#### EXERCISE INSTRUCTIONS:
Report each line of the data that contains the string "Nanoparticles".
*** INFORMATION SHOWN ***
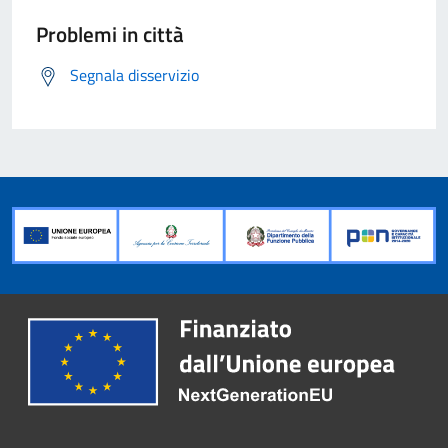
Problemi in città
Segnala disservizio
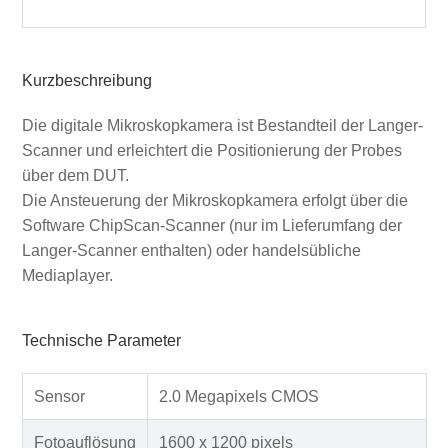
Kurzbeschreibung
Die digitale Mikroskopkamera ist Bestandteil der Langer-
Scanner und erleichtert die Positionierung der Probes
über dem DUT.
Die Ansteuerung der Mikroskopkamera erfolgt über die
Software ChipScan-Scanner (nur im Lieferumfang der
Langer-Scanner enthalten) oder handelsübliche
Mediaplayer.
Technische Parameter
Sensor
2.0 Megapixels CMOS
Fotoauflösung
1600 x 1200 pixels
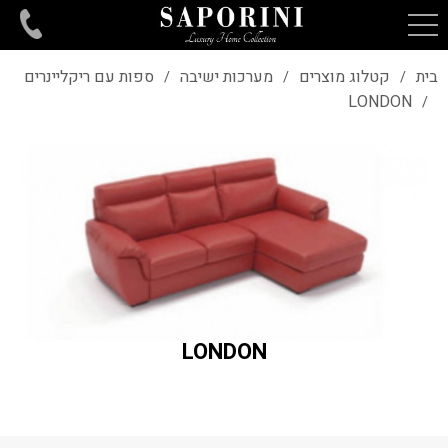
בית
קטלוג מוצרים
מערכות ישיבה
ספות עם ריקליינרים
/
/
/
LONDON
/
LONDON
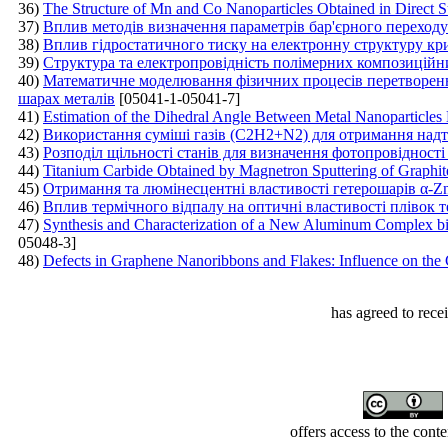
36)
The Structure of Mn and Co Nanoparticles Obtained in Direct Su
37)
Вплив методів визначення параметрів бар'єрного переходу 
38)
Вплив гідростатичного тиску на електронну структуру к
39)
Структура та електропровідність полімерних композиційн
40)
Математичне моделювання фізичних процесів перетворенн
шарах металів
[05041-1-05041-7]
41)
Estimation of the Dihedral Angle Between Metal Nanoparticles
42)
Використання суміші газів (C2H2+N2) для отримання надт
43)
Розподіл щільності станів для визначення фотопровідності 
44)
Titanium Carbide Obtained by Magnetron Sputtering of Graphit
45)
Отримання та люмінесцентні властивості гетерошарів α-
46)
Вплив термічного відпалу на оптичні властивості плівок 
47)
Synthesis and Characterization of a New Aluminum Complex bi
05048-3]
48)
Defects in Graphene Nanoribbons and Flakes: Influence on the 
has agreed to rece
offers access to the cont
*** End of INFORMATION SHOWN ***
#### SOLVED EXERCISE:
The Structure of Mn and Co Nanoparticles Obtained in Direct Su
Estimation of the Dihedral Angle Between Metal Nanoparticles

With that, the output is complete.